To do >> Write out the records word for word, with no pictures.

** Opening Information shown block **

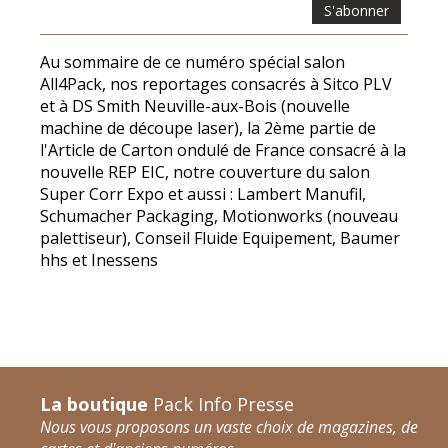
S'abonner
Au sommaire de ce numéro spécial salon
All4Pack, nos reportages consacrés à Sitco PLV
et à DS Smith Neuville-aux-Bois (nouvelle
machine de découpe laser), la 2ème partie de
l'Article de Carton ondulé de France consacré à la
nouvelle REP EIC, notre couverture du salon
Super Corr Expo et aussi : Lambert Manufil,
Schumacher Packaging, Motionworks (nouveau
palettiseur), Conseil Fluide Equipement, Baumer
hhs et Inessens
La boutique
Pack Info Presse
Nous vous proposons un vaste choix de magazines, de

** Closing Information shown block **

Result of this task >>
S'abonner
Au sommaire de ce numéro spécial salon
All4Pack, nos reportages consacrés à Sitco PLV
et à DS Smith Neuville-aux-Bois (nouvelle
machine de découpe laser), la 2ème partie de
l'Article de Carton ondulé de France consacré à la
nouvelle REP EIC, notre couverture du salon
Super Corr Expo et aussi : Lambert Manufil,
Schumacher Packaging, Motionworks (nouveau
palettiseur), Conseil Fluide Equipement, Baumer
hhs et Inessens
La boutique
Pack Info Presse
Nous vous proposons un vaste choix de magazines, de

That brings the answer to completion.